[DATA RECORDS]

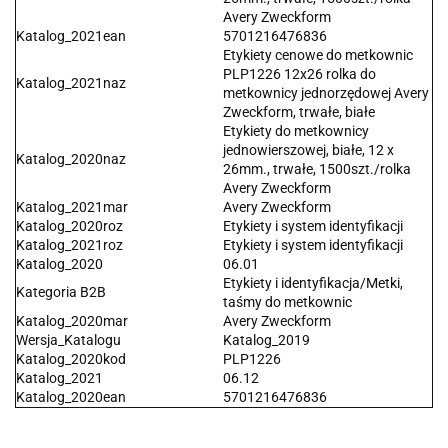
Avery Zweckform
Katalog_2021ean
5701216476836
Etykiety cenowe do metkownic
PLP1226 12x26 rolka do
Katalog_2021naz
metkownicy jednorzędowej Avery
Zweckform, trwałe, białe
Etykiety do metkownicy
jednowierszowej, białe, 12 x
Katalog_2020naz
26mm., trwałe, 1500szt./rolka
Avery Zweckform
Katalog_2021mar
Avery Zweckform
Katalog_2020roz
Etykiety i system identyfikacji
Katalog_2021roz
Etykiety i system identyfikacji
Katalog_2020
06.01
Etykiety i identyfikacja/Metki,
Kategoria B2B
taśmy do metkownic
Katalog_2020mar
Avery Zweckform
Wersja_Katalogu
Katalog_2019
Katalog_2020kod
PLP1226
Katalog_2021
06.12
Katalog_2020ean
5701216476836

[/DATA RECORDS]

PROBLEM DESCRIPTION: Would you return the data exactly as written, without the pictures?

REPLY:
Avery Zweckform
Katalog_2021ean
5701216476836
Etykiety cenowe do metkownic
PLP1226 12x26 rolka do
Katalog_2021naz
metkownicy jednorzędowej Avery
Zweckform, trwałe, białe
Etykiety do metkownicy
jednowierszowej, białe, 12 x
Katalog_2020naz
26mm., trwałe, 1500szt./rolka
Avery Zweckform
Katalog_2021mar
Avery Zweckform
Katalog_2020roz
Etykiety i system identyfikacji
Katalog_2021roz
Etykiety i system identyfikacji
Katalog_2020
06.01
Etykiety i identyfikacja/Metki,
Kategoria B2B
taśmy do metkownic
Katalog_2020mar
Avery Zweckform
Wersja_Katalogu
Katalog_2019
Katalog_2020kod
PLP1226
Katalog_2021
06.12
Katalog_2020ean
5701216476836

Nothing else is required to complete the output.